This would be enough for your original use-case. But the DepManger would not be available when executing task creators.

As we discussed it would be nice if this is also available when loading tasks. This will require changes in TaskLoader as it currently has a single function load_tasks() that returns both config values and task instances. We need to modify it so that it first only gets the config values. Then on DoitCmdBase we would create an instance of DepManager. Then finally actually load the tasks...

So my suggestion of what exactly needs to be done is:

Hope it is clear.

moltob commented 5 years ago

Sorry for not responding for a while, I was offline due to German vacation time. 😃

I think I understood your suggestion.
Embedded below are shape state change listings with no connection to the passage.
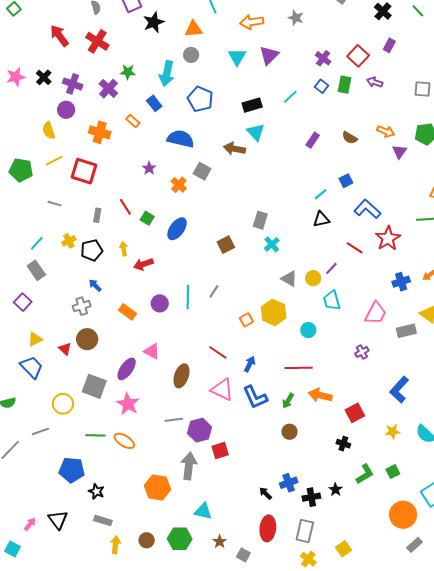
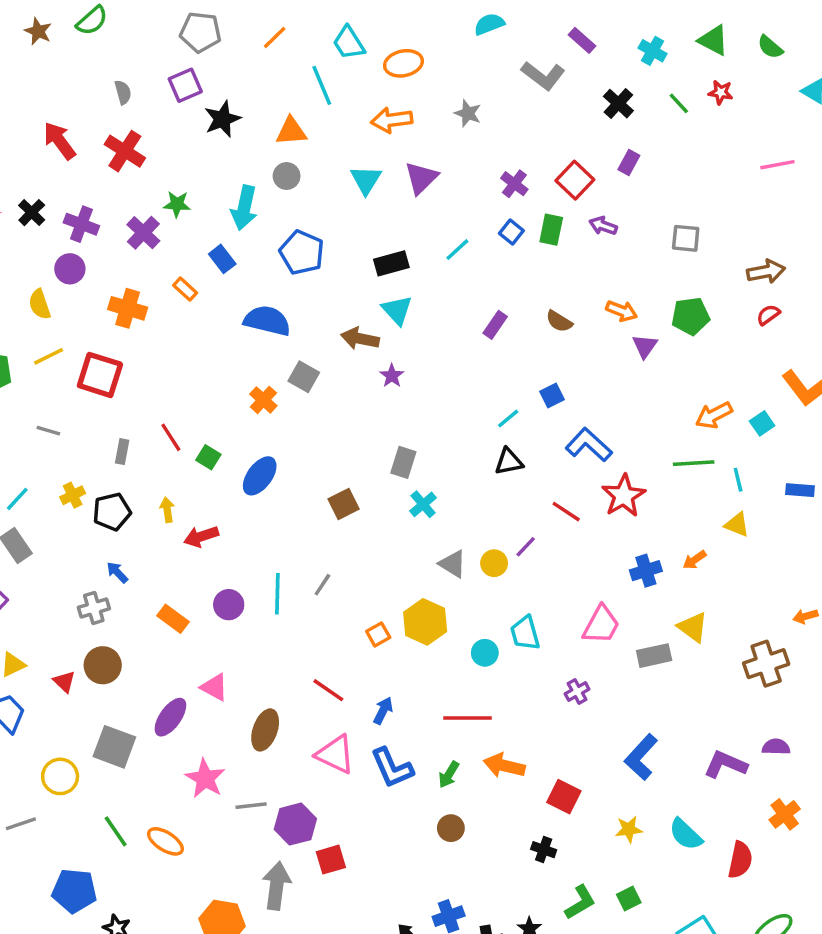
purple star: (149, 168) -> (392, 376), moved
cyan trapezoid: (332, 300) -> (525, 633), moved
pink star: (128, 404) -> (205, 778), moved
red square: (355, 413) -> (564, 797), turned -36
green line: (95, 435) -> (116, 831), turned 54

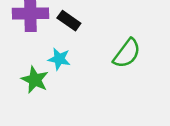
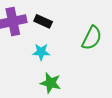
green star: (35, 80) -> (51, 83), moved

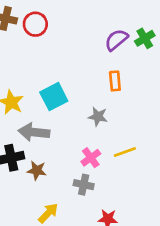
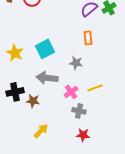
gray arrow: (34, 132) -> (47, 78), moved
gray cross: (84, 185) -> (79, 111), moved

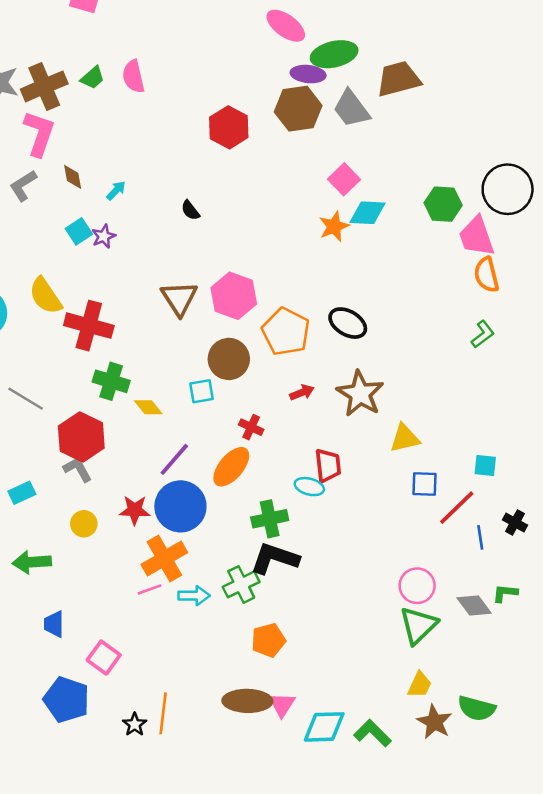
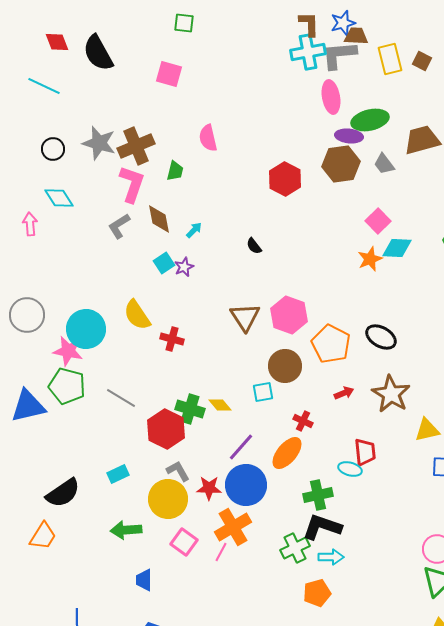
pink ellipse: (286, 26) -> (331, 97), turned 44
green trapezoid: (93, 78) -> (175, 171), moved, turned -35
gray trapezoid: (351, 109) -> (384, 164), size x0.7
brown diamond: (73, 177) -> (159, 219), size x1.4
red cross: (89, 326) -> (172, 339), size x0.6
green cross: (111, 381) -> (190, 409), moved
gray L-shape: (78, 469) -> (178, 471), moved
yellow circle: (84, 524) -> (168, 499), size x1.8
pink line: (149, 589) -> (221, 552), turned -42
cyan arrow: (194, 596) -> (331, 557), moved
pink square: (104, 658) -> (184, 542), moved

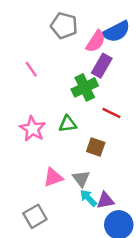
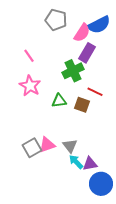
pink star: (32, 129) -> (30, 86), moved
brown square: (96, 147) -> (82, 105), moved
gray square: (35, 216) -> (32, 148), moved

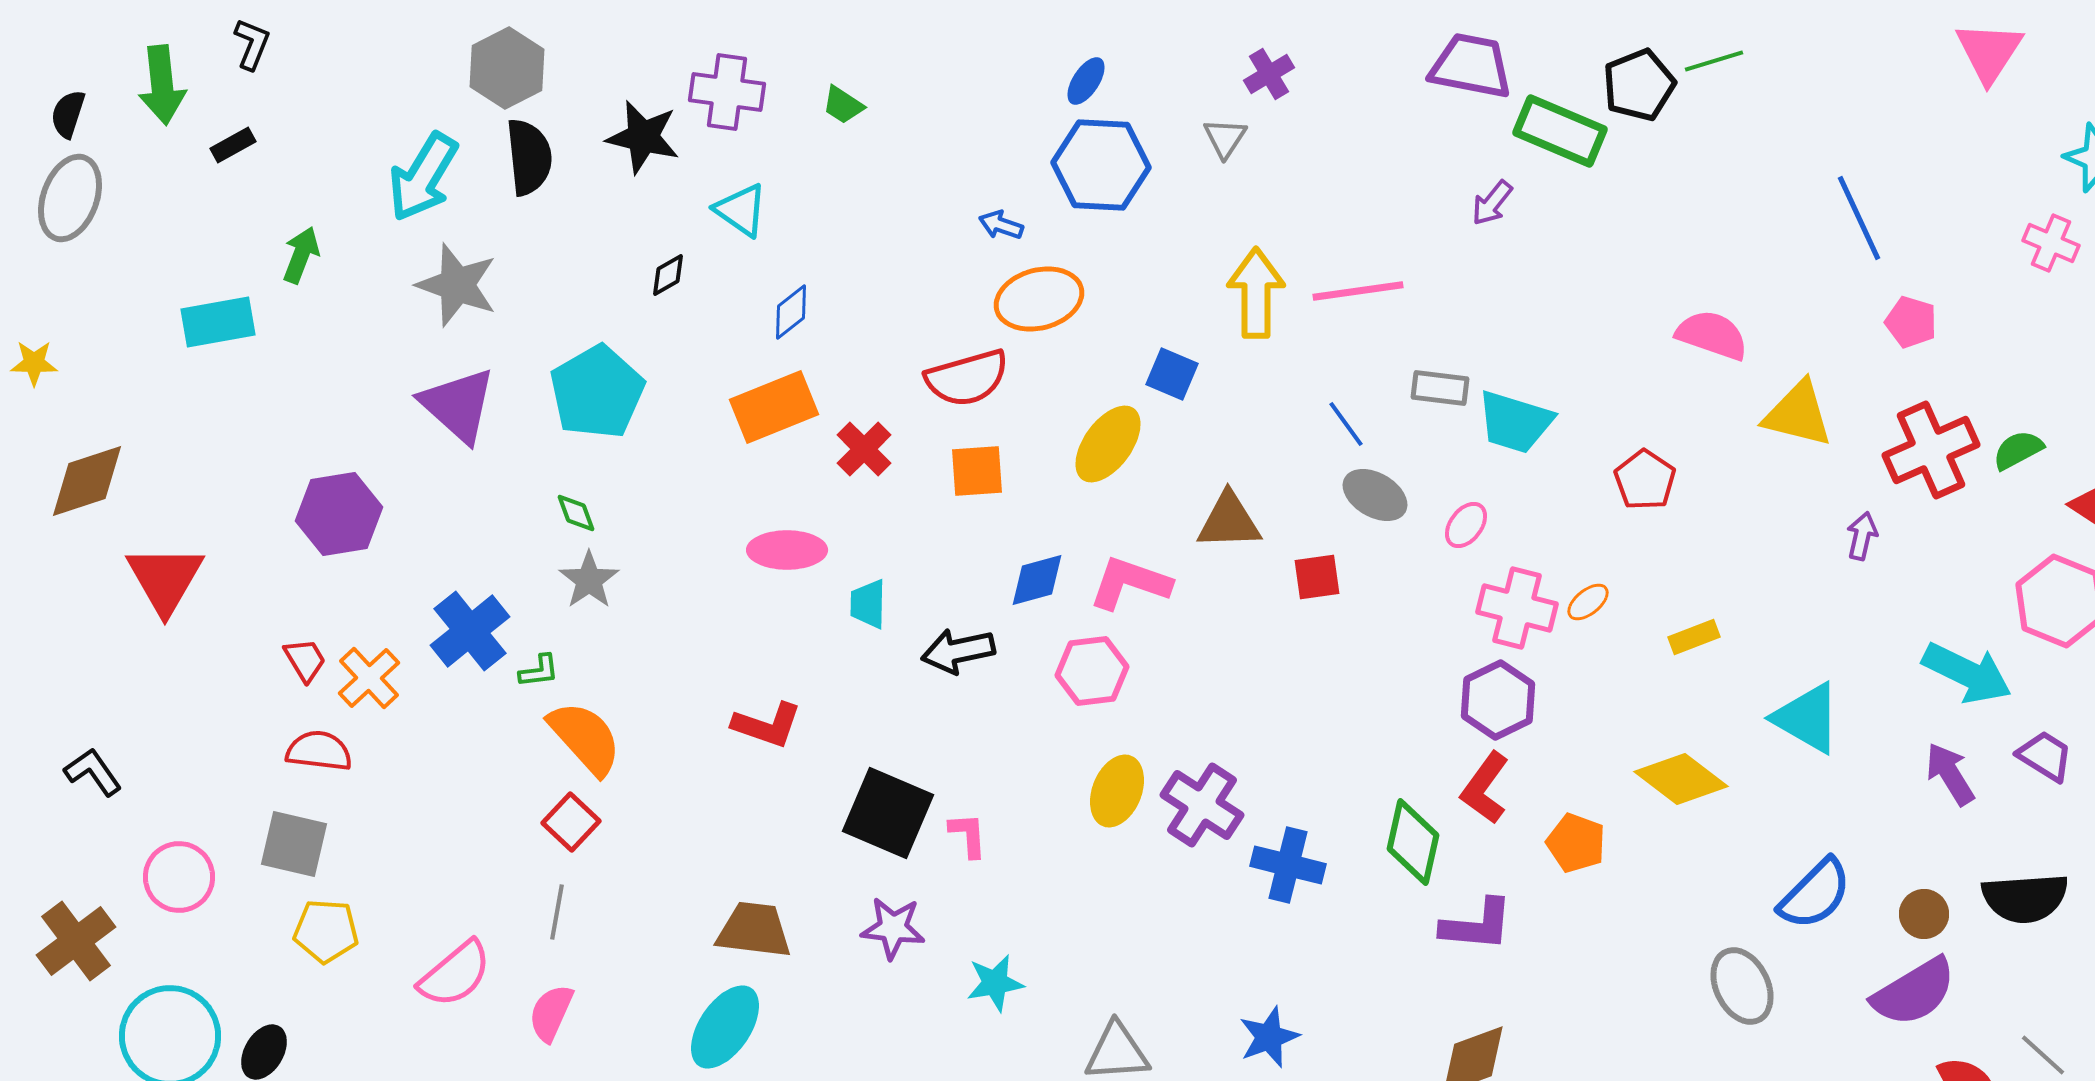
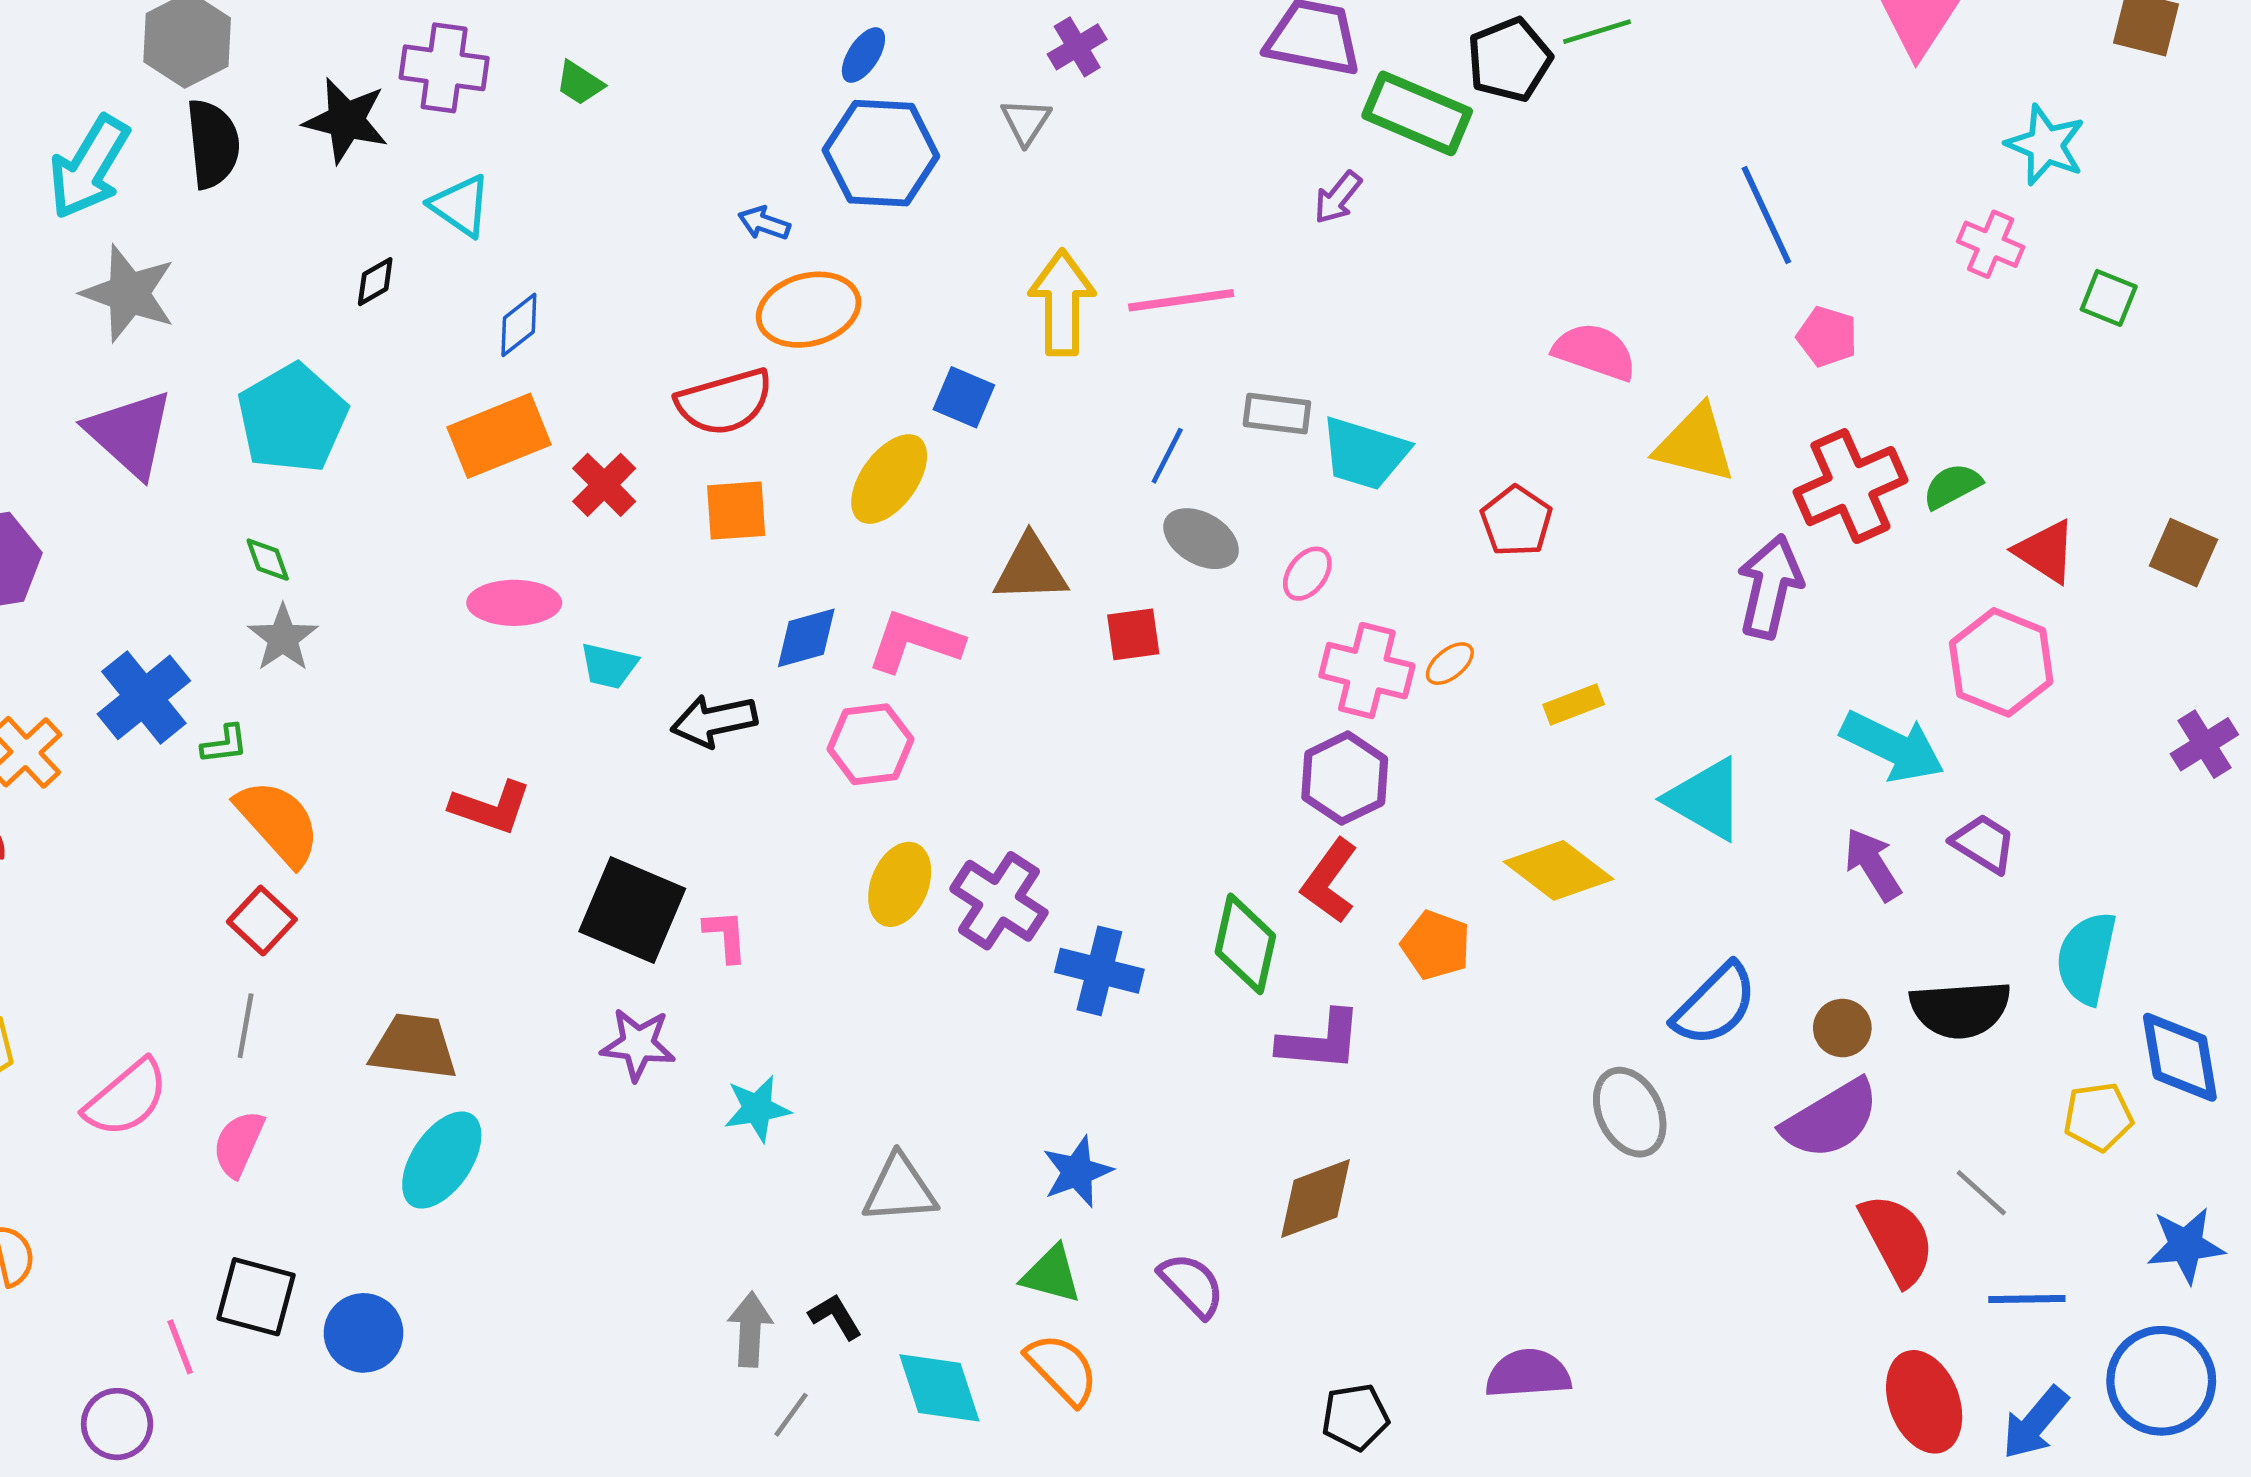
blue line: (1346, 424) -> (1167, 456), turned 63
purple arrow: (1862, 536) -> (1770, 586), size x1.8
cyan trapezoid: (868, 604) -> (609, 666), turned -78
brown trapezoid: (754, 930) -> (414, 1047), moved

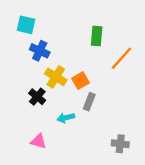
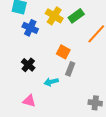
green rectangle: (97, 36) -> (76, 16), turned 49
yellow cross: (56, 77) -> (54, 16), moved
orange square: (81, 81) -> (63, 52), turned -32

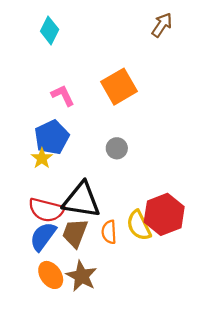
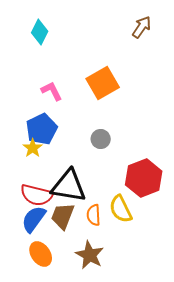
red hexagon: (164, 214) -> (144, 178), moved
brown star: (82, 276) -> (90, 255), moved

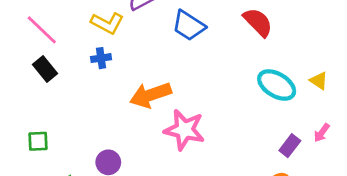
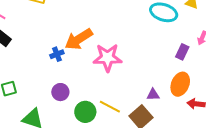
blue cross: (101, 58) -> (57, 54), moved

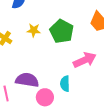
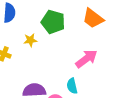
green pentagon: (62, 31) -> (53, 22), moved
Essentially you want to split these lines:

https://github.com/pydoit/doit/blob/0f7c219845f6b1ee36393d24ea613754dca4d1a5/doit/cmd_base.py#L449-L450

  1. First get the dodo_config.
  2. Update params dict from it.
  3. Instantiate dep_manager.
  4. Store it in a new (correct?) global registry dictionary. This is a new doit concept.
  5. Load the real tasks, now that dep_manager is available in the registry.

Please let me know in particular about adding the registry concept to doit. I'll do it in a clean way without circular dependencies but I just want to make sure you agree to this new way of storing stuff for user tasks.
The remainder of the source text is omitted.